Collected data:
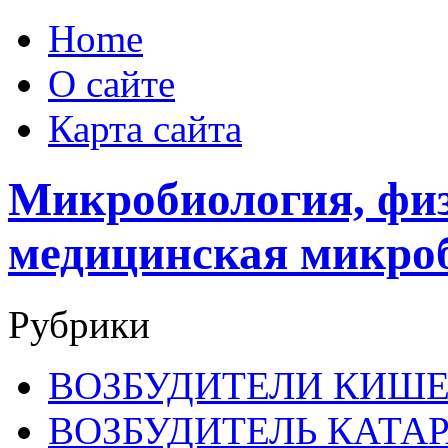
Home
О сайте
Карта сайта
Микробиология, физ
медицинская микро
Рубрики
ВОЗБУДИТЕЛИ КИШ
ВОЗБУДИТЕЛЬ КАТА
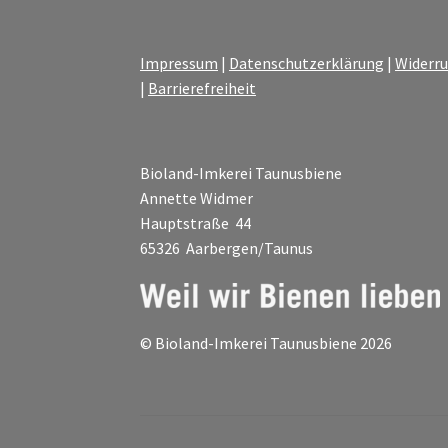
gewählt
werden
Impressum
|
Datenschutzerklärung
|
Widerru
|
Barrierefreiheit
Bioland-Imkerei Taunusbiene
Annette Widmer
Hauptstraße 44
65326 Aarbergen/Taunus
© Bioland-Imkerei Taunusbiene 2026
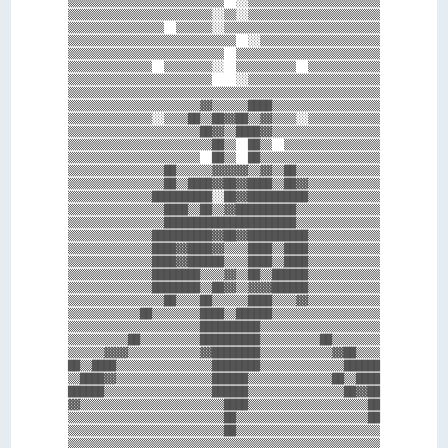
▒▒▒▒▒▒▒▒▒▒▒▒▒▒▒▒▒▒▒▒▒▒▒▒▒▒  ░░▒▒▒▒▒▒▒▒▒▒▒▒▒▒▒▒▒▒▒▒▒▒

▒▒▒▒▒▒▒▒▒▒▒▒▒▒▒▒▒▒▒▒▒▒▒▒░░▒▒░░▒▒▒▒▒▒▒▒▒▒▒▒▒▒▒▒▒▒▒▒▒▒

▒▒▒▒▒▒▒▒▒▒▒▒▒▒▒▒  ▒▒▒▒▒▒░░▒▒▒▒▒▒▒▒▒▒▒▒▒▒▒▒▒▒▒▒▒▒▒▒▒▒

▒▒▒▒▒▒▒▒▒▒▒▒▒▒▒▒▒▒▒▒▒▒▒▒▒▒▒▒  ░░▒▒▒▒▒▒▒▒▒▒▒▒▒▒▒▒▒▒▒▒

▒▒▒▒▒▒▒▒▒▒▒▒▒▒▒▒▒▒▒▒▒▒▒▒▒▒  ▒▒▒▒▒▒▒▒▒▒▒▒▒▒▒▒▒▒▒▒▒▒▒▒

▒▒▒▒▒▒▒▒▒▒▒▒▒▒  ▒▒▒▒▒▒▒▒░░  ▒▒▒▒▒▒▒▒▒▒  ▒▒▒▒▒▒▒▒▒▒▒▒

▒▒▒▒▒▒▒▒▒▒▒▒▒▒▒▒▒▒▒▒▒▒▒▒    ░░▒▒▒▒▒▒▒▒▒▒▒▒▒▒▒▒▒▒▒▒▒▒

▒▒▒▒▒▒▒▒▒▒▒▒▒▒▒▒▒▒▒▒▒▒▒▒▒▒▒▒▒▒▒▒▒▒▒▒▒▒▒▒▒▒▒▒▒▒▒▒▒▒▒▒

▒▒▒▒▒▒▒▒▒▒▒▒▒▒▒▒▒▒▒▒▒▒▓▓▒▒▒▒▒▒████▒▒▒▒▒▒▒▒▒▒▒▒▒▒▒▒▒▒

▒▒▒▒▒▒▒▒▒▒▒▒▒▒░░▒▒▒▒██▒▒██▓▓██▒▒▓▓▒▒▒▒░░▒▒▒▒▒▒▒▒▒▒▒▒

▒▒▒▒▒▒▒▒▒▒▒▒▒▒▒▒▒▒▒▒▒▒██▓▓▒▒████▓▓▒▒▒▒▒▒▒▒▒▒▒▒▒▒▒▒▒▒

▒▒▒▒▒▒▒▒▒▒▒▒▒▒▒▒▒▒▒▒▒▒▒▒██▒▒  ██▒▒  ▒▒▒▒▒▒▒▒▒▒▒▒▒▒▒▒

▒▒▒▒▒▒▒▒▒▒▒▒▒▒▒▒▒▒▒▒▒▒  ██▒▒  ██▒▒▒▒▒▒▒▒▒▒▒▒▒▒▒▒▒▒▒▒

▒▒▒▒▒▒▒▒▒▒▒▒▒▒▒▒██▒▒▒▒▒▒▓▓▓▓▓▓▒▒▓▓▒▒██▒▒▒▒▒▒▒▒▒▒▒▒▒▒

▒▒▒▒▒▒▒▒▒▒▒▒▒▒▒▒██▒▒████▓▓██▓▓████▒▒██▓▓▒▒▒▒▒▒▒▒▒▒▒▒

▒▒▒▒▒▒▒▒▒▒▒▒▒▒██████████░░██▓▓██████████▒▒▒▒▒▒▒▒▒▒▒▒

▒▒▒▒▒▒▒▒▒▒▒▒▒▒▒▒████▒▒██▒▒▓▓██████████▒▒▒▒▒▒▒▒▒▒▒▒▒▒

▒▒▒▒▒▒▒▒▒▒▒▒▒▒▒▒██████████████████████▒▒▒▒▒▒▒▒▒▒▒▒▒▒

▒▒▒▒▒▒▒▒▒▒▒▒▒▒██████████▓▓██▓▓██████████▒▒▒▒▒▒▒▒▒▒▒▒

▒▒▒▒▒▒▒▒▒▒▒▒▒▒████▓▓████▓▓▒▒▒▒████▒▒████▒▒▒▒▒▒▒▒▒▒▒▒

▒▒▒▒▒▒▒▒▒▒▒▒▒▒████▓▓██████▒▒▒▒████▒▒████▒▒▒▒▒▒▒▒▒▒▒▒

▒▒▒▒▒▒▒▒▒▒▒▒▒▒████████▒▒▒▒▓▓▒▒██▒▒██████▒▒▒▒▒▒▒▒▒▒▒▒

▒▒▒▒▒▒▒▒▒▒▒▒▒▒████████▒▒██▓▓▒▒▓▓▓▓██████▒▒▒▒▒▒▒▒▒▒▒▒

▒▒▒▒▒▒▒▒▒▒▒▒▒▒▒▒██▒▒▒▒██▒▒▒▒▒▒████▒▒▒▒▓▓▒▒▒▒▒▒▒▒▒▒▒▒

▒▒▒▒▒▒▒▒▒▒▒▒██▒▒▒▒▒▒▒▒████▒▒██████▒▒▒▒▒▒▒▒▒▒▒▒▒▒▒▒▒▒

▒▒▒▒▒▒▒▒▒▒▒▒▒▒▒▒▒▒▒▒▒▒██████████▒▒▒▒▒▒▒▒▒▒▒▒▒▒▒▒▒▒▒▒

▒▒▒▒▒▒▒▒▒▒██▒▒▒▒▒▒▒▒▒▒██████████▒▒▒▒▒▒▒▒▒▒██▒▒▒▒▒▒▒▒

▒▒▒▒▒▒▓▓▓▓▒▒▒▒▒▒▒▒▒▒▒▒▓▓████████▒▒▒▒▒▒▒▒▒▒▒▒▓▓██▒▒▒▒

██▒▒████▒▒▒▒▒▒▒▒▒▒▒▒▒▒▒▒████████▒▒▒▒▒▒▒▒▒▒▒▒▒▒██████

▒▒████▓▓▒▒▒▒▒▒▒▒▒▒▒▒▒▒▒▒██████▒▒▒▒▒▒▒▒▒▒▒▒▒▒██▒▒████

██████▒▒▒▒▒▒▒▒▒▒▒▒▒▒▒▒▒▒██████▒▒▒▒▒▒▒▒▒▒▒▒▒▒▒▒██▓▓██

▓▓▒▒▒▒▒▒▒▒▒▒▒▒▒▒▒▒▒▒▒▒▒▒▒▒████▒▒▒▒▒▒▒▒▒▒▒▒▒▒▒▒▒▒▒▒██

▒▒▒▒▒▒▒▒▒▒▒▒▒▒▒▒▒▒▒▒▒▒▒▒▒▒██▒▒▒▒▒▒▒▒▒▒▒▒▒▒▒▒▒▒▒▒▒▒██

▒▒▒▒▒▒▒▒▒▒▒▒▒▒▒▒▒▒▒▒▒▒▒▒▒▒██▒▒▒▒▒▒▒▒▒▒▒▒▒▒▒▒▒▒▒▒▒▒▒▒

▒▒▒▒▒▒▒▒▒▒▒▒▒▒▒▒▒▒▒▒▒▒▒▒▒▒▒▒▒▒▒▒▒▒▒▒▒▒▒▒▒▒▒▒▒▒▒▒▒▒▒▒
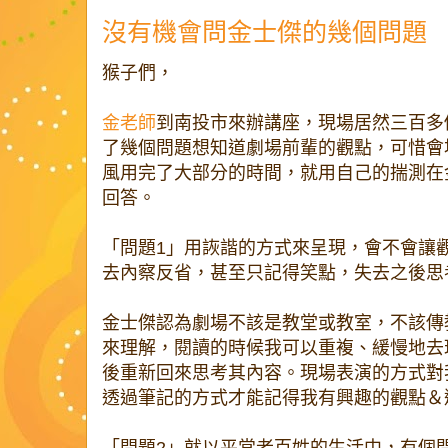
沒有機會問金士傑的幾個問題
猴子們，
金老師
到南投市來辦講座，現場居然三百多
了幾個問題想知道劇場前輩的觀點，可惜會
風用完了大部分的時間，就用自己的揣測在
回答。
「問題1」用詼諧的方式來呈現，會不會讓
去內察反省，甚至只記得笑點，失去之後思
金士傑認為劇場不該是教堂或教室，不該傳
來理解，閱讀的時候我可以重複、緩慢地去
後重新回來思考其內容。現場表演的方式對
透過筆記的方式才能記得我有興趣的觀點＆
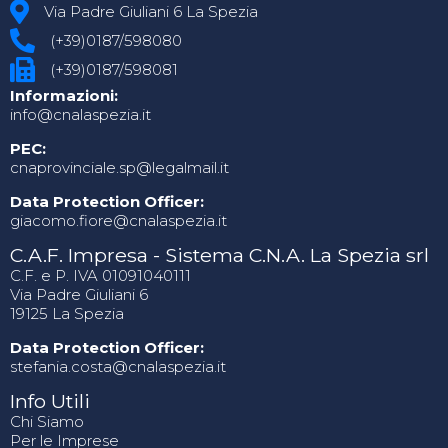
Via Padre Giuliani 6 La Spezia
(+39)0187/598080
(+39)0187/598081
Informazioni:
info@cnalaspezia.it
PEC:
cnaprovinciale.sp@legalmail.it
Data Protection Officer:
giacomo.fiore@cnalaspezia.it
C.A.F. Impresa - Sistema C.N.A. La Spezia srl
C.F. e P. IVA 01091040111
Via Padre Giuliani 6
19125 La Spezia
Data Protection Officer:
stefania.costa@cnalaspezia.it
Info Utili
Chi Siamo
Per le Imprese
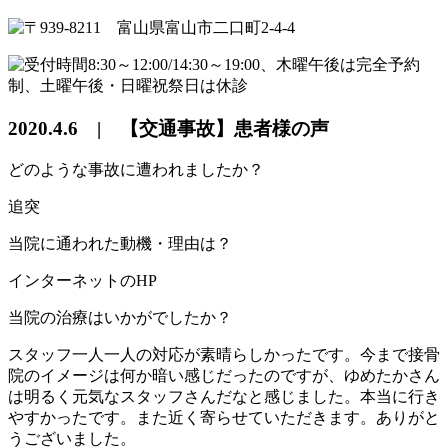
2020.4.6 | 【交通事故】患者様の声
どのような事故に遭われましたか？
追突
当院に通われた動機・理由は？
インターネットのHP
当院の治療はいかがでしたか？
スタッフ一人一人の対応が素晴らしかったです。今まで接骨
院のイメージは何か暗い感じだったのですが、ゆめたかさん
は明るく元気なスタッフさんだなと感じました。本当に行き
やすかったです。また近く寄らせていただきます。ありがと
うございました。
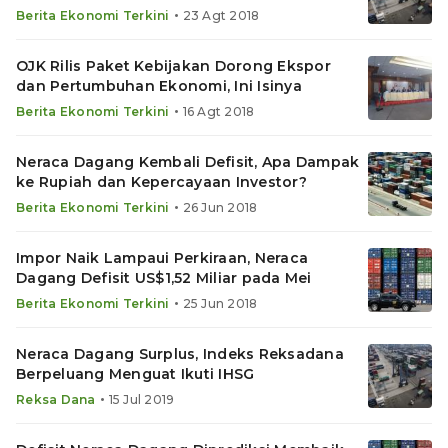
•
Berita Ekonomi Terkini
23 Agt 2018
OJK Rilis Paket Kebijakan Dorong Ekspor
dan Pertumbuhan Ekonomi, Ini Isinya
•
Berita Ekonomi Terkini
16 Agt 2018
Neraca Dagang Kembali Defisit, Apa Dampak
ke Rupiah dan Kepercayaan Investor?
•
Berita Ekonomi Terkini
26 Jun 2018
Impor Naik Lampaui Perkiraan, Neraca
Dagang Defisit US$1,52 Miliar pada Mei
•
Berita Ekonomi Terkini
25 Jun 2018
Neraca Dagang Surplus, Indeks Reksadana
Berpeluang Menguat Ikuti IHSG
•
Reksa Dana
15 Jul 2019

Exercise brief :: A word-for-word restatement of the records above from the line containing "ke Rupiah dan Kepercayaan Investor?" to their final line is all the answer should hold.

Output of the task ::
ke Rupiah dan Kepercayaan Investor?
•
Berita Ekonomi Terkini
26 Jun 2018
Impor Naik Lampaui Perkiraan, Neraca
Dagang Defisit US$1,52 Miliar pada Mei
•
Berita Ekonomi Terkini
25 Jun 2018
Neraca Dagang Surplus, Indeks Reksadana
Berpeluang Menguat Ikuti IHSG
•
Reksa Dana
15 Jul 2019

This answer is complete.